Discover the Ground Cherry
A wonderful memory I have from childhood, is sneaking into our garden, on my hands and knees, and "stealing" a little fruit called a Ground Cherry. I am certain that they tasted all the better because I had foraged them myself. PLUS, they came in these cute little packages-paper-like lanterns that held the little cherry sized fruit inside. It sort of wrecked things when I found out as an adult that my parents knew just what I had been doing all along. It, retroactively, sort of took all the fun out.

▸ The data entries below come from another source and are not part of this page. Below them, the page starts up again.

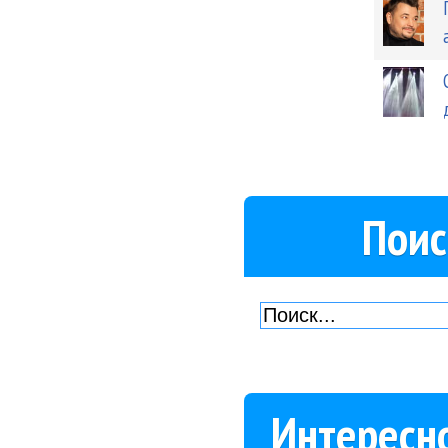
Поис
Интересн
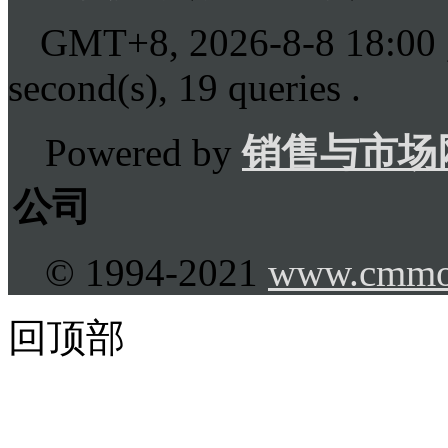
GMT+8, 2026-8-8 18:00
second(s), 19 queries .
Powered by
销售与市场
公司
© 1994-2021
www.cmmo
回顶部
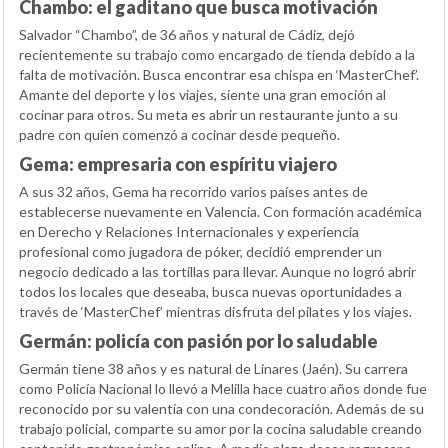
Chambo: el gaditano que busca motivación
Salvador “Chambo”, de 36 años y natural de Cádiz, dejó
recientemente su trabajo como encargado de tienda debido a la
falta de motivación. Busca encontrar esa chispa en ‘MasterChef’.
Amante del deporte y los viajes, siente una gran emoción al
cocinar para otros. Su meta es abrir un restaurante junto a su
padre con quien comenzó a cocinar desde pequeño.
Gema: empresaria con espíritu viajero
A sus 32 años, Gema ha recorrido varios países antes de
establecerse nuevamente en Valencia. Con formación académica
en Derecho y Relaciones Internacionales y experiencia
profesional como jugadora de póker, decidió emprender un
negocio dedicado a las tortillas para llevar. Aunque no logró abrir
todos los locales que deseaba, busca nuevas oportunidades a
través de ‘MasterChef’ mientras disfruta del pilates y los viajes.
Germán: policía con pasión por lo saludable
Germán tiene 38 años y es natural de Linares (Jaén). Su carrera
como Policía Nacional lo llevó a Melilla hace cuatro años donde fue
reconocido por su valentía con una condecoración. Además de su
trabajo policial, comparte su amor por la cocina saludable creando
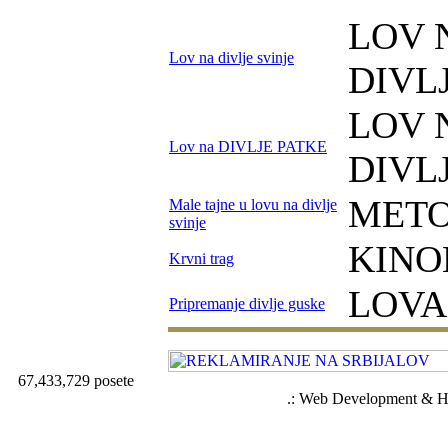
LOV 
Lov na divlje svinje
DIVL
LOV 
Lov na DIVLJE PATKE
DIVL
METO
Male tajne u lovu na divlje
svinje
KINO
Krvni trag
LOVA
Pripremanje divlje guske
67,433,729 posete
.: Web Development & Ho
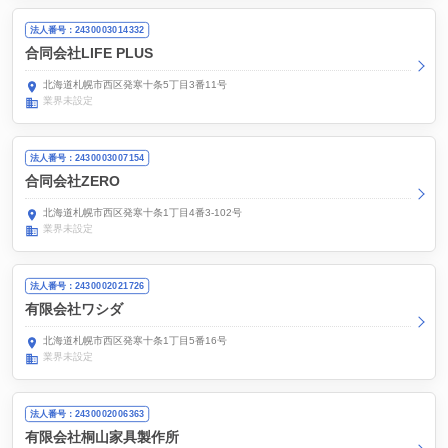
法人番号：2430003014332
合同会社LIFE PLUS
北海道札幌市西区発寒十条5丁目3番11号
業界未設定
法人番号：2430003007154
合同会社ZERO
北海道札幌市西区発寒十条1丁目4番3-102号
業界未設定
法人番号：2430002021726
有限会社ワシダ
北海道札幌市西区発寒十条1丁目5番16号
業界未設定
法人番号：2430002006363
有限会社桐山家具製作所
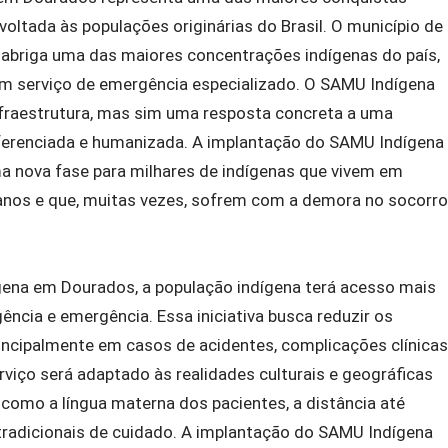
voltada às populações originárias do Brasil. O município de
 abriga uma das maiores concentrações indígenas do país,
um serviço de emergência especializado. O SAMU Indígena
fraestrutura, mas sim uma resposta concreta a uma
ferenciada e humanizada. A implantação do SAMU Indígena
a nova fase para milhares de indígenas que vivem em
banos e que, muitas vezes, sofrem com a demora no socorro
ena em Dourados, a população indígena terá acesso mais
gência e emergência. Essa iniciativa busca reduzir os
principalmente em casos de acidentes, complicações clínicas
erviço será adaptado às realidades culturais e geográficas
 como a língua materna dos pacientes, a distância até
s tradicionais de cuidado. A implantação do SAMU Indígena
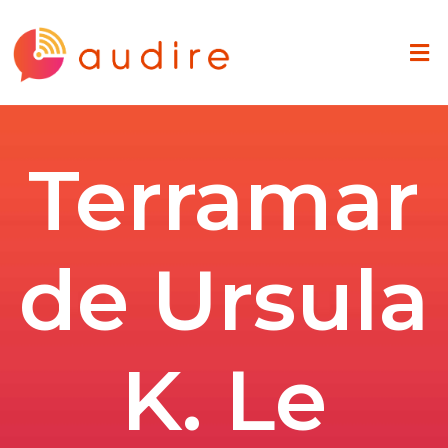
Terramar
de Ursula
K. Le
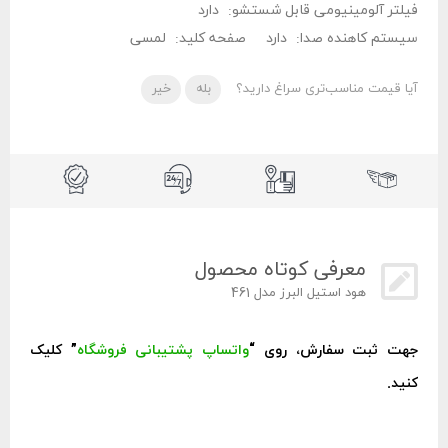
فیلتر آلومینیومی قابل شستشو:
دارد
سیستم کاهنده صدا:
دارد
صفحه کلید:
لمسی
آیا قیمت مناسب‌تری سراغ دارید؟
بله
خیر
معرفی کوتاه محصول
هود استیل البرز مدل 461
جهت ثبت سفارش، روی “
واتساپ پشتیبانی فروشگاه
” کلیک
کنید.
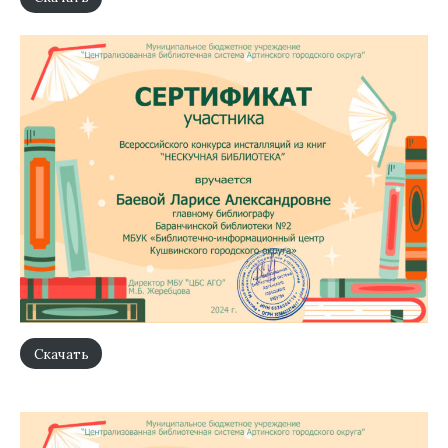
Скачать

Ground cherries were used by the Native Americans and the Pioneers alike. For good reason, the versatile fruit will keep for up to 6 months in its hull with good ventilation. They also freeze very well.

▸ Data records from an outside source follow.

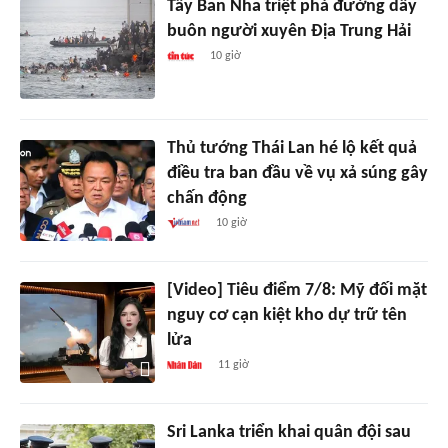
Tây Ban Nha triệt phá đường dây
buôn người xuyên Địa Trung Hải
10 giờ
Thủ tướng Thái Lan hé lộ kết quả
điều tra ban đầu về vụ xả súng gây
chấn động
10 giờ
[Video] Tiêu điểm 7/8: Mỹ đối mặt
nguy cơ cạn kiệt kho dự trữ tên
lửa
11 giờ
Sri Lanka triển khai quân đội sau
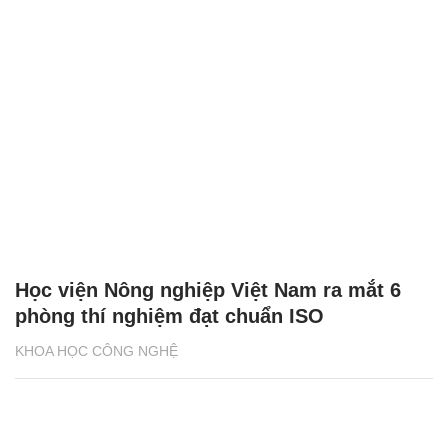
Học viện Nông nghiệp Việt Nam ra mắt 6
phòng thí nghiệm đạt chuẩn ISO
KHOA HỌC CÔNG NGHỆ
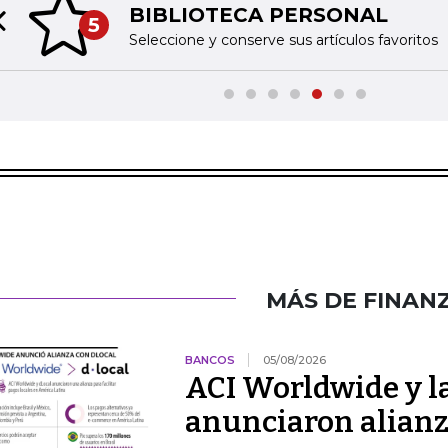
BIBLIOTECA PERSONAL
5
Previous slide
Seleccione y conserve sus artículos favoritos
MÁS DE FINAN
BANCOS
05/08/2026
ACI Worldwide y la
anunciaron alianz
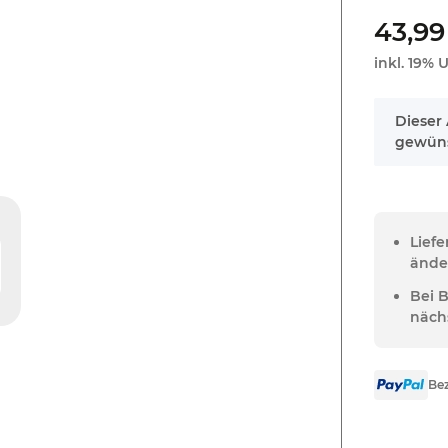
43,99
inkl. 19% U
x
Dieser 
gewüns
Lief
ände
Bei 
näch
Bez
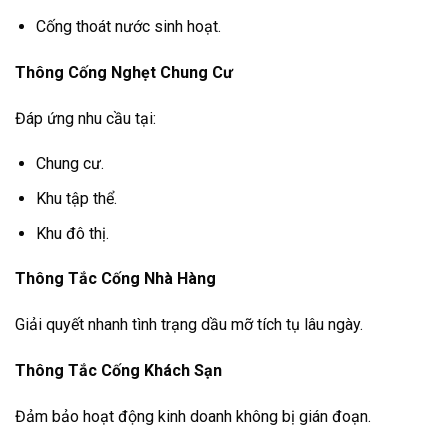
Cống thoát nước sinh hoạt.
Thông Cống Nghẹt Chung Cư
Đáp ứng nhu cầu tại:
Chung cư.
Khu tập thể.
Khu đô thị.
Thông Tắc Cống Nhà Hàng
Giải quyết nhanh tình trạng dầu mỡ tích tụ lâu ngày.
Thông Tắc Cống Khách Sạn
Đảm bảo hoạt động kinh doanh không bị gián đoạn.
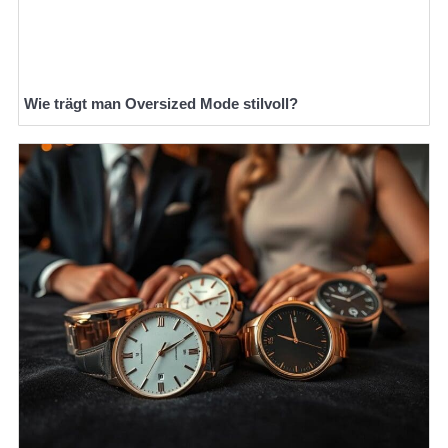
Wie trägt man Oversized Mode stilvoll?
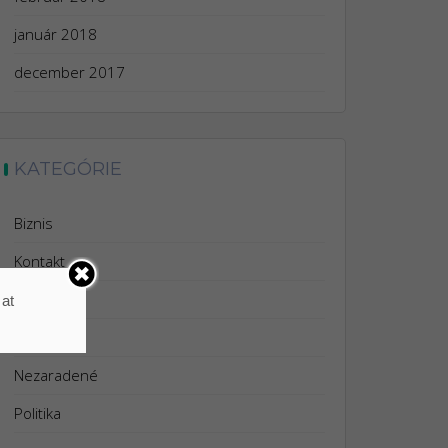
január 2018
december 2017
KATEGÓRIE
Biznis
Kontakt
Lifestyle
 at
Marketing
Nezaradené
Politika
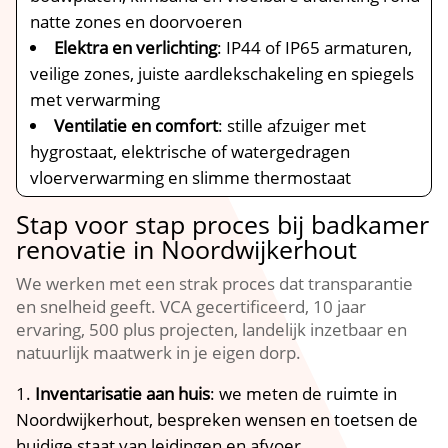
natte zones en doorvoeren
Elektra en verlichting
: IP44 of IP65 armaturen,
veilige zones, juiste aardlekschakeling en spiegels
met verwarming
Ventilatie en comfort
: stille afzuiger met
hygrostaat, elektrische of watergedragen
vloerverwarming en slimme thermostaat
Stap voor stap proces bij badkamer
renovatie in Noordwijkerhout
We werken met een strak proces dat transparantie
en snelheid geeft.​ VCA gecertificeerd, 10 jaar
ervaring, 500 plus projecten, landelijk inzetbaar en
natuurlijk maatwerk in je eigen dorp.​
Inventarisatie aan huis
: we meten de ruimte in
Noordwijkerhout, bespreken wensen en toetsen de
huidige staat van leidingen en afvoer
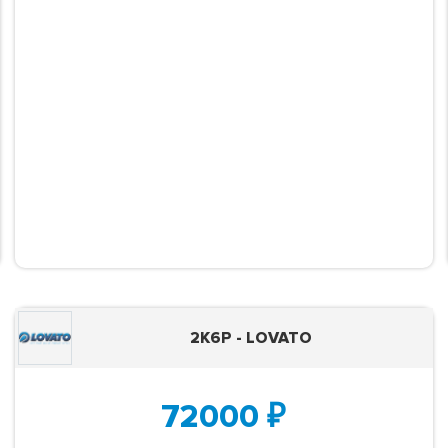
2K6P - LOVATO
72000
₽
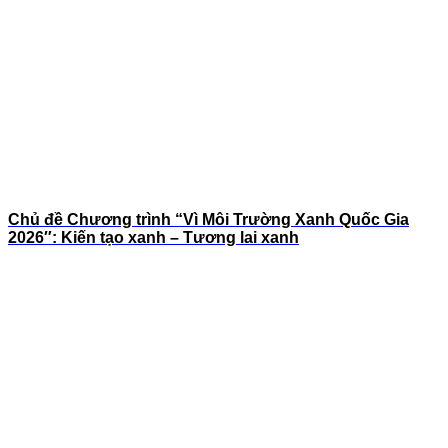
Chủ đề Chương trình “Vì Môi Trường Xanh Quốc Gia
2026″: Kiến tạo xanh – Tương lai xanh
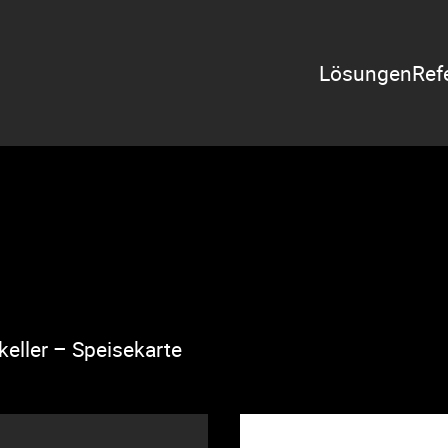
Zeige Menü-U
Lösungen
Ref
eller – Speisekarte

They can be used in jams, put in muffins and quick breads, pies, and more. Its flavor seems to get a different description from every person tasting it. There are many varieties, but even with two different people tasting the same variety, the description of taste is often very different. Most will say descriptives like this: "strawberry-like", "sort of citrusy", "it reminds me of a mild pineapple flavor" -all different, all positive. Among our friends and family I have yet to get a negative response to the humble ground cherry.
I have also had people say, "Oh yes...I do remember these! I think I had these when I was really little. I think my Grandma made this pie"! It is fun to watch the nostalgia wash over faces. Amazing what buttons in the brain can get pushed by a taste bud.

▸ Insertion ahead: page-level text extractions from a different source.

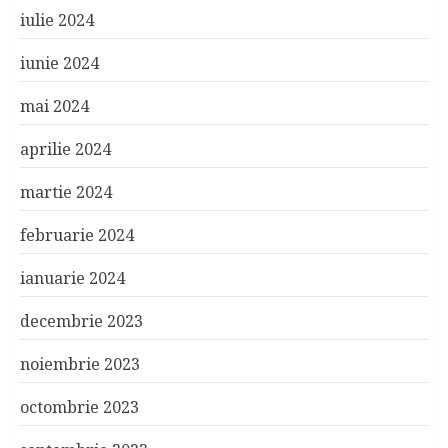
iulie 2024
iunie 2024
mai 2024
aprilie 2024
martie 2024
februarie 2024
ianuarie 2024
decembrie 2023
noiembrie 2023
octombrie 2023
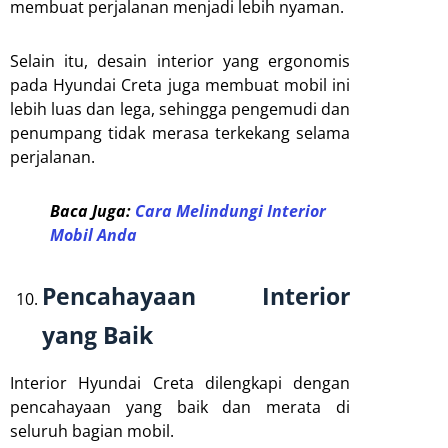
membuat perjalanan menjadi lebih nyaman.
Selain itu, desain interior yang ergonomis
pada Hyundai Creta juga membuat mobil ini
lebih luas dan lega, sehingga pengemudi dan
penumpang tidak merasa terkekang selama
perjalanan.
Baca Juga:
Cara Melindungi Interior
Mobil Anda
Pencahayaan Interior
yang Baik
Interior Hyundai Creta dilengkapi dengan
pencahayaan yang baik dan merata di
seluruh bagian mobil.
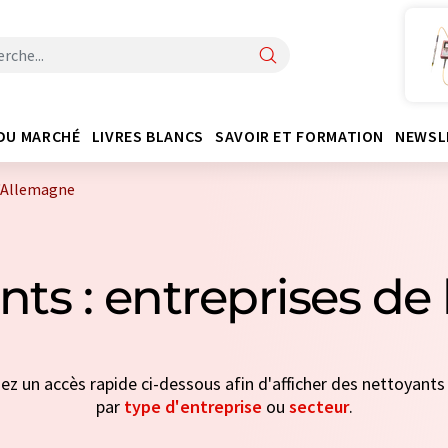
DU MARCHÉ
LIVRES BLANCS
SAVOIR ET FORMATION
NEWSL
l'Allemagne
nts : entreprises de
nez un accès rapide ci-dessous afin d'afficher des nettoyants 
par
type d'entreprise
ou
secteur
.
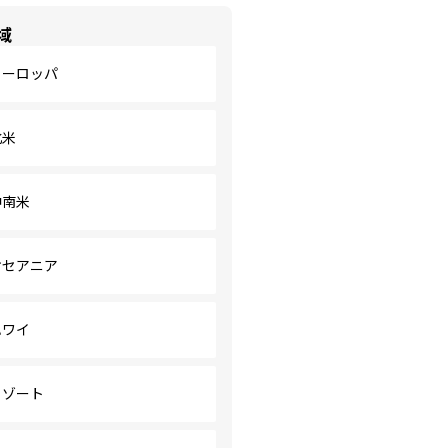
域
ヨーロッパ
北米
中南米
オセアニア
ハワイ
リゾート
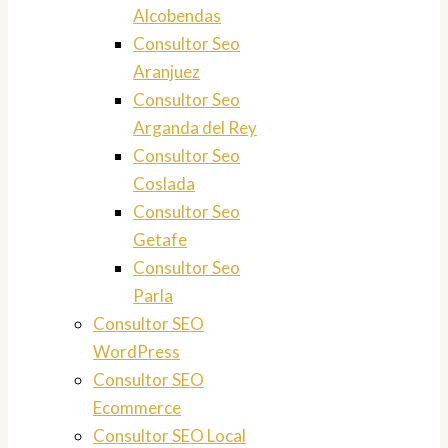
Alcobendas
Consultor Seo
Aranjuez
Consultor Seo
Arganda del Rey
Consultor Seo
Coslada
Consultor Seo
Getafe
Consultor Seo
Parla
Consultor SEO
WordPress
Consultor SEO
Ecommerce
Consultor SEO Local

If you are lucky enough to find ground cherries, I will give you a couple of recipes to get you going. Sadly most of you are not going to be able to locate them. Your best chance is to grow them yourself.
This is highly satisfying. I will warn you however to dedicate a patch of soil to the ground cherries and leave it for that. They are survivors, self seeding, year after year. There are farms, many of them that have the same heirloom ground cherries that have been growing there at least four generations (how cool is that?).
There are seed exchanges on the internet and seed companies where you can find real ground cherries. There can be confusion as to what a ground cherry is. A true ground cherry can go by many names, strawberry tomato, husk tomato, bladder tomato, and more.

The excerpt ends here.